Yes, I am white and a member of the media, but I don't dislike Bonds because he's arrogant. I simply don't trust him, for the same reason I don't trust retired white slugger Mark McGwire, the first man to break Roger Maris' single-season home run record. McGwire later came under a cloud of suspicion for steroid use and was called in front of Congress to testify as part of a federal inquiry. Given the chance to clear his name and unequivocally state that he'd never used steroids, McGwire dodged the questions.

Bonds took the same evasive approach in his leaked grand jury testimony regarding steroids. In question after detailed question, including repeated attempts to ask Bonds why his name appears over and over on calendars, documents and chemical equations from the federally raided BALCO laboratory, Bonds deflected the questioning. "I never asked [trainer] Greg [Anderson]" about what the products contained, Bonds testified. "When he said it was flaxseed oil, I just said, 'Whatever.'"

It simply defies belief that the fanatically regimented Bonds, a man who trains relentlessly and methodically monitors his diet, didn't ask and didn't care what he was putting in his body. And that's just the tip of the iceberg; anyone who's read the exhaustively reported book Game of Shadows: Barry Bonds, BALCO, and the Steroids Scandal that Rocked Professional Sports knows that there's a mountain of incriminating evidence against Bonds. Until Bonds faces all the unanswered questions about his alleged steroid use, it's unfair to ask Hank Aaron to give Bonds his blessing.

On strictly a sports level, Gaines' argument that Bonds is treated negatively because he isn't humble is puzzling. There are numerous contemporary African-American athletes ' think Charles Barkley, Keyshawn Johnson and Shaquille O'Neal, to name a few ' whom I admire and who are beloved by fans and media alike precisely because they're brash and outspoken about not just their talent, but any issue they feel like addressing. As for Gaines' challenge to name one person who's done more for baseball than Bonds, I'm dumbfounded that Gaines implies that Bonds has done more for the game than Willie Mays, Jackie Robinson and Roberto Clemente ' all heroes he cites in his own letter.

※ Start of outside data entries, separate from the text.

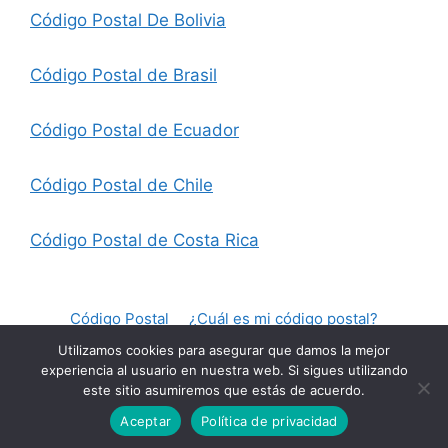
Código Postal De Bolivia
Código Postal de Brasil
Código Postal de Ecuador
Código Postal de Chile
Código Postal de Costa Rica
Código Postal
¿Cuál es mi código postal?
Acerca De Nosotros
Cookies
AVISO LEGAL
Utilizamos cookies para asegurar que damos la mejor
experiencia al usuario en nuestra web. Si sigues utilizando
Políticas De Privacidad
este sitio asumiremos que estás de acuerdo.
© 2026 Codigo Postal
• Creado con
GeneratePress
Aceptar
Política de privacidad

Last week, as I turned on the television with my 6-year-old and 4-year-old boys to watch Bonds try and tie Aaron's record, my youngest son Quinn asked his customary questions: Who's playing, who do you want to win, and why? I told him I wanted the Dodgers to win, because there was a man on the Giants I believed wasn't telling the truth about taking drugs.

My oldest son Evan thought about that for a minute and asked, "Dad, what are drugs, and what do they look like?"

That started a 15-minute talk I hadn't imagined having with my sons for years to come ' and I realized how many variants of that conversation have probably taken place in households across the nation in the last few years. And no matter what I think or what Ernest Gaines thinks about Bonds' rightful place in baseball history, that might be Bonds' greatest legacy ' he was the catalyst for bringing the unfortunate intersection of drugs and sports out into the open.